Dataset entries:
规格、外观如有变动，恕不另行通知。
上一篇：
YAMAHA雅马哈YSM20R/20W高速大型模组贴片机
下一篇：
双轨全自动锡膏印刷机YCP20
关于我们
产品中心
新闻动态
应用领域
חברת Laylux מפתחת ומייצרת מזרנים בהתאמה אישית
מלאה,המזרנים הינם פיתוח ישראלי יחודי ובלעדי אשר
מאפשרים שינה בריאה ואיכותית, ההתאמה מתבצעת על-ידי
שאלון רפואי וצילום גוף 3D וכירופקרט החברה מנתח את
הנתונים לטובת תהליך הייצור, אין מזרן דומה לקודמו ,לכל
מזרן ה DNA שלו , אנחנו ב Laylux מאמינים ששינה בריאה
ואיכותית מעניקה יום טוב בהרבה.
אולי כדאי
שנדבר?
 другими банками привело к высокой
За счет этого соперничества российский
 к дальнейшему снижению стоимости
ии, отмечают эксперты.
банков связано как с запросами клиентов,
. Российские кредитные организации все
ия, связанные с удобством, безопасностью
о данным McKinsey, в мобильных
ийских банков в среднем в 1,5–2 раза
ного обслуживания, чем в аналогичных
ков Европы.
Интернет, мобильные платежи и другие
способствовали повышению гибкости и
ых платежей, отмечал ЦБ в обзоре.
...
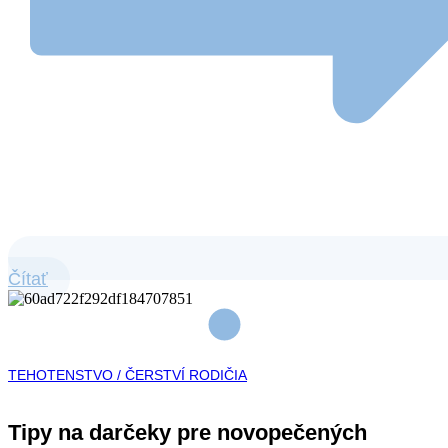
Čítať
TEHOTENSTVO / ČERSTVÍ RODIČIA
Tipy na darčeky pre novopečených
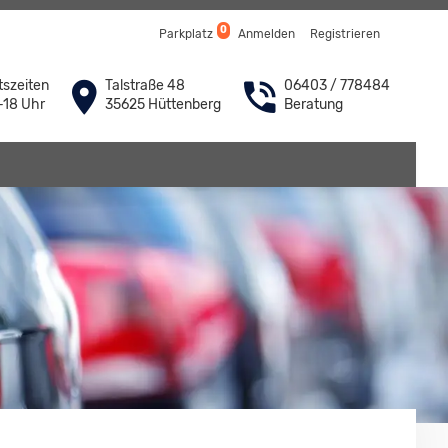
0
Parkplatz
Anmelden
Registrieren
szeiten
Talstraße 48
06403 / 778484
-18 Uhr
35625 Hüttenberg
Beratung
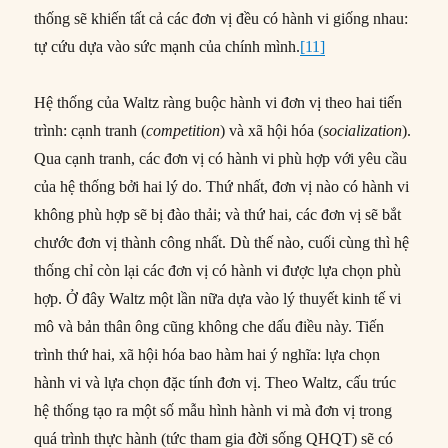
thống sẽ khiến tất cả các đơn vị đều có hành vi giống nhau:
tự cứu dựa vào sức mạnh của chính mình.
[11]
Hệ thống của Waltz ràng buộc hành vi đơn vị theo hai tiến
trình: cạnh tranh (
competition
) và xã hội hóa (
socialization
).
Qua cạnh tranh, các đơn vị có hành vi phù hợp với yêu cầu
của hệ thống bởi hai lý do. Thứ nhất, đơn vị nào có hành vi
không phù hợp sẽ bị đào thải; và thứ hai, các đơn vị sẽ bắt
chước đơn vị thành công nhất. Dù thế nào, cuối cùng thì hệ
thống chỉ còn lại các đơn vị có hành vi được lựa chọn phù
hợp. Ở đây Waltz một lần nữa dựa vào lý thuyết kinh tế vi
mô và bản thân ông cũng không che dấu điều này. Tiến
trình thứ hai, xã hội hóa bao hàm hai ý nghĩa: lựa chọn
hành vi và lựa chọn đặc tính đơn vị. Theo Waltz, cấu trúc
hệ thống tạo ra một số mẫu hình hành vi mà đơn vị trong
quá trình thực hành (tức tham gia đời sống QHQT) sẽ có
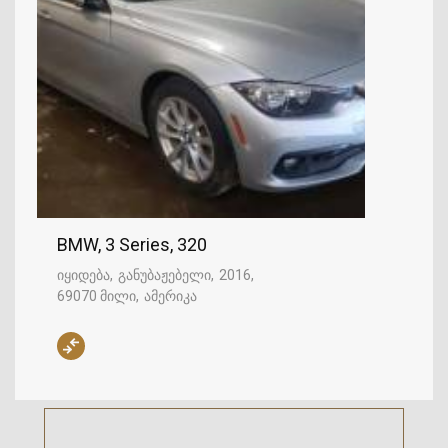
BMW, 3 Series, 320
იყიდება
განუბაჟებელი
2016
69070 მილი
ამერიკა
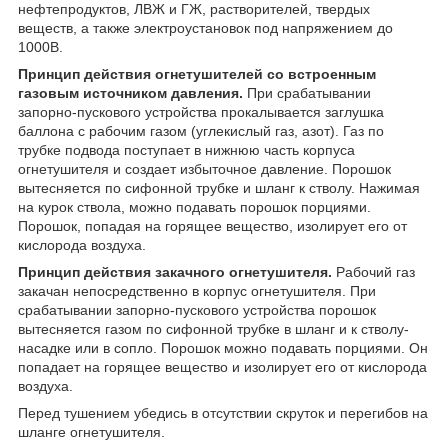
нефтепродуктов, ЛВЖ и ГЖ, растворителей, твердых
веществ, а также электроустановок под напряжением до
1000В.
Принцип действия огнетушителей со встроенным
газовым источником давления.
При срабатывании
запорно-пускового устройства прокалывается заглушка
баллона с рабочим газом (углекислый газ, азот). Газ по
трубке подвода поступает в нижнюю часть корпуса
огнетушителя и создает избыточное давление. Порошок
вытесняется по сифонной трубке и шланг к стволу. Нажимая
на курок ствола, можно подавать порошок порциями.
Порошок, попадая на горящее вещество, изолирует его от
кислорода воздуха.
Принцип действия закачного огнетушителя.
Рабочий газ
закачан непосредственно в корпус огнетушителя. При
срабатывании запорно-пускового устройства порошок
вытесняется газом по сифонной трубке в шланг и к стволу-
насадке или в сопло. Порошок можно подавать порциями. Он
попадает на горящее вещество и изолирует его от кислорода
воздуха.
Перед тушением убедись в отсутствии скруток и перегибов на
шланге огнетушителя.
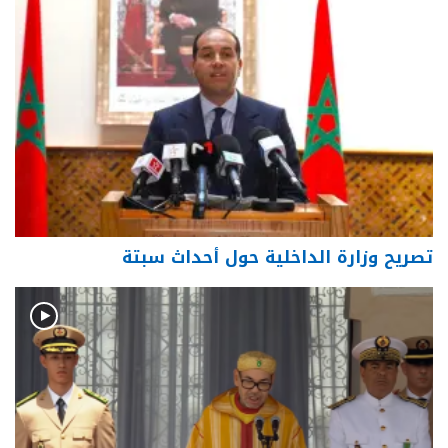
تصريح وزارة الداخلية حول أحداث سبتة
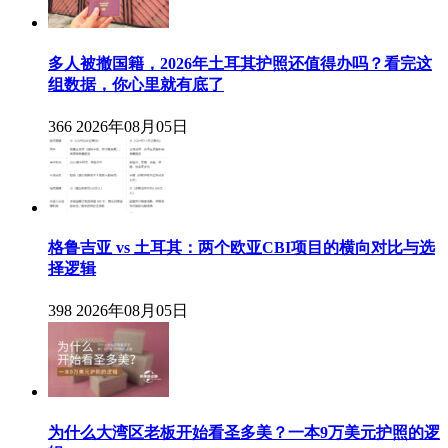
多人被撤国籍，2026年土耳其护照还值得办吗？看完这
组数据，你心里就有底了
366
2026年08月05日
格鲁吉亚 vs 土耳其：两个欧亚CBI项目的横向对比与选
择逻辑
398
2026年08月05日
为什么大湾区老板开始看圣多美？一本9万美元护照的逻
...
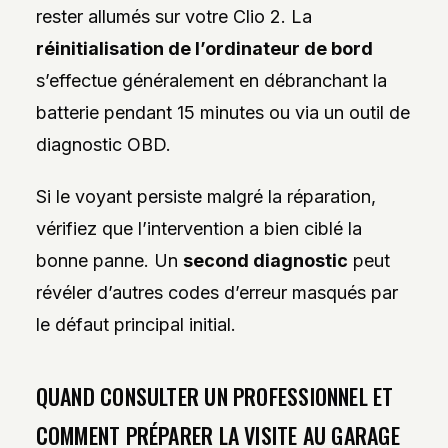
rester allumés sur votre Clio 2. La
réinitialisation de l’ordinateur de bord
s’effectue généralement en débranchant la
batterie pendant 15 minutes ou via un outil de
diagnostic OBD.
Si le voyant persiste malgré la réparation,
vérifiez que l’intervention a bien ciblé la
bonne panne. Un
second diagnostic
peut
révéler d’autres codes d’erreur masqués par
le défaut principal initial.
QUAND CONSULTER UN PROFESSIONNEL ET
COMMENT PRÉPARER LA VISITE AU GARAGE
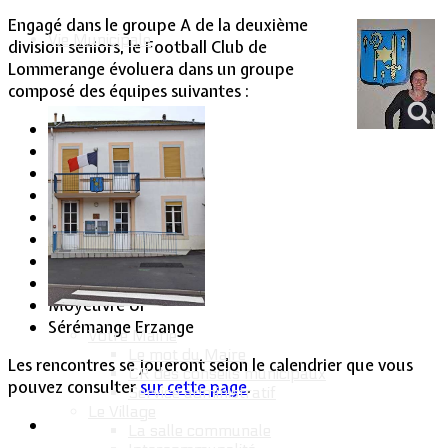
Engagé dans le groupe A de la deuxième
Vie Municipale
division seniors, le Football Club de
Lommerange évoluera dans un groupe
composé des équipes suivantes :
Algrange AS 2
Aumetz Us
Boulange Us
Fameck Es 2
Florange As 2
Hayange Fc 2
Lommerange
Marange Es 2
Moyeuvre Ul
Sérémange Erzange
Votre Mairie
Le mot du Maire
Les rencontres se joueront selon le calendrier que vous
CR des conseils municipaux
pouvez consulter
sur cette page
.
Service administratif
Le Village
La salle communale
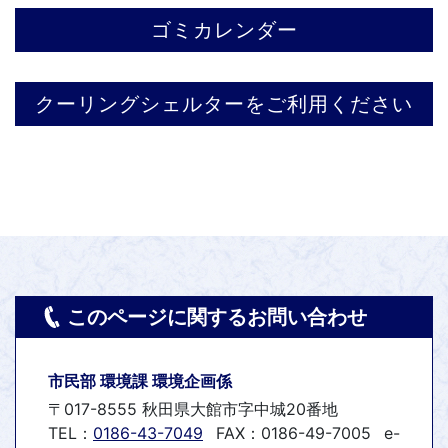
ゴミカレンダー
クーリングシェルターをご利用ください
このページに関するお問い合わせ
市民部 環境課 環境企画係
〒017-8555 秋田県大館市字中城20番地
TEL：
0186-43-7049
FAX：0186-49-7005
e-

> [EXERCISE DETAILS]: Every line of the entries above that contains the word "Принцип" must be tallied, and the number alone reported.

> [SOLUTION TO THIS PROBLEM]: 2